Dear Mr. Ligade,

from your descrition it is not fully clear what the problem exactly is. To my understanding there are mainly two different possibilities:

a) The mass transfer is limited by mass transfer in the liquid

b) the mass transfer is limited in the solid

You can check if a) applied by removing the solute loaded liquid and replacing it by fresh liquid. If the mass transfer happens to be fast again (at least initially), case a) applies. In that case you can increase mass transfer by increasing flow rate of the liquid (leads to elevated mass transfer coefficients), using more liquid (keeps the difference in chemical potential of the solute in the solid and the liquid at a higher level -> increased driving force) or exchange the liquid completely from time to time.

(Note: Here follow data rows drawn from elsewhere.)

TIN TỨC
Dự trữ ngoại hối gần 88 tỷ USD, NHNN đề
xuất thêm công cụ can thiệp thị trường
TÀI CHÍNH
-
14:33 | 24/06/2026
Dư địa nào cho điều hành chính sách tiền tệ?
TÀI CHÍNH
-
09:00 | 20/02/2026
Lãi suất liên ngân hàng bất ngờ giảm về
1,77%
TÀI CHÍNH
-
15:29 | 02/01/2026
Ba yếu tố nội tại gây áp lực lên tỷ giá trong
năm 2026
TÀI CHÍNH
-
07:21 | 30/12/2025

It is also possible that the mass transfer of the solute in the solid is rate limiting at later times (e. g. initally solute close the solid surface is extracted but later the solute from the bulk of the solid phase takes very long to reach the liquid. In that case you could decrease particle size of the solid.

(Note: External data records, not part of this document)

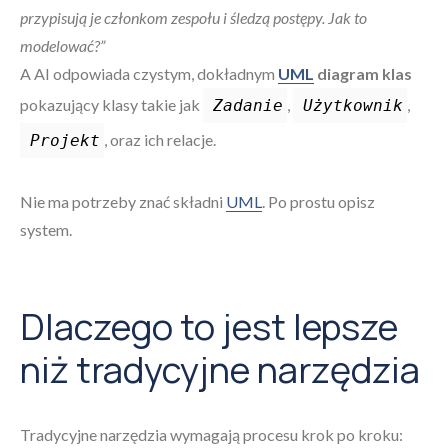
przypisują je członkom zespołu i śledzą postępy. Jak to
modelować?”
A AI odpowiada czystym, dokładnym
UML
diagram klas
pokazujący klasy takie jak
,
,
Zadanie
Użytkownik
, oraz ich relacje.
Projekt
Nie ma potrzeby znać składni
UML
. Po prostu opisz
system.
Dlaczego to jest lepsze
niż tradycyjne narzędzia
Tradycyjne narzędzia wymagają procesu krok po kroku:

In both cases increasing the process temperature should help as well, because it accelerates all mass transfer processes ...

Try to allow the solvent to flow from the bottom up instead of the top down. This will increase the residence time between the solvent and the fixed bed and will improve the mass transfer.

Hope this helps answer your question.

Professor Yehia Khalil, Yale University, USA

Fellow of the University of Oxford, UK

Also using flow from bottom to top usually ensures complete wetting of the solid substrate with the solvent. In top to bottom percolation this is not certain unless the extraction vessel is saturated and their is some constructive method to keep it that way during operation.

Best regards.

Also see below paper:

Effect of gas sparging on the rate of mass transfer at fixed beds of horizontally stacked screens

Canadian J. Chem. Eng.

Volume 66, Issue 3

June 1988

Pages 497–500

You can increase the contact time by restricting the out flow enough to flood the packed bed full of liquid.

Equilibrium may limit the concentrations in solid and liquid. Usually it is a Log Log relationship, that means the solid doesn't give up the last bit of adsorbed material unless the solvent has none of the desorbed material.

You can refer to isotherms of your system to explain the results.